Some of my friends think my “several ones” theory is decidely unromantic, but I think it’s just the opposite. This is the theory (combined with a great sense of humor) that allowed me to have fun while navigating through the NYC dating scene. Like most women, I met some nice guys, I met some fun guys and I met a few truly awful guys. The one thing they all had in common, besides a Y-chromosome, was the fact that they were not for me. Some of the break ups were painful, but I got over it. I never thought that by not being with one of those guys, I was missing out on a once-in-a-lifetime opportunity. I knew that my next life lesson (aka date) would be just around the corner whenever I was ready. And he was, in the form of my husband.
Isn’t that romantic and rosey? I think so. It’s realistic too. There’s no point in shedding too many tears over a man who just doesn’t care about you or obssessively dialing and redialing some guy’s phone because he won’t answer and you know he’s ignoring your call and some other woman has probably become the new booty. Ha! You can totally relate to that. You should not have to expend energy to make your mate give a shit. Period. There are no tricks or tests that will put you on the road to happiness–or the road that is happiness since happiness is a journey not a destination, right?
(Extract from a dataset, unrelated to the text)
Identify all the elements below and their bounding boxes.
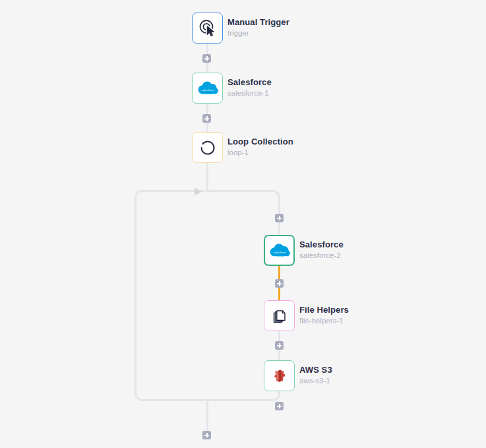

And just like that crap people tell you about “The One,” you will know when you encounter one of your ones. It’s a deep, substantial, positive connection. It’s all intangible and specific to each situation, so there’s no checklist entitled “Recognizing One of Your Ones ” or anything like that, but if you unconsciously smile when you see that person’s name come up on your phone, if you can instantly rattle off 20 things that would make that person happy and you know he or she can say the same, those are good signs.
But more than anything else, finding one of your ones means finding and loving yourself first. That means taking caring of yourself financially, spiritually, physically, emotionally and every other “ly” word. A semi-depressed, out of shape, broke, empty-feeling person who hates her job doesn’t sound like somebody one of your ones would be checking for. It is impossible to nurture a healthy relationship with that seemingly elusive good man if you don’t have yourself together. Apply for that new job, start working on your credit score, face those relationship scars, hit the gym, take hold of your soul and watch how quickly your ones appear.
Everything happens exactly as it should, precisely when it’s supposed to happen.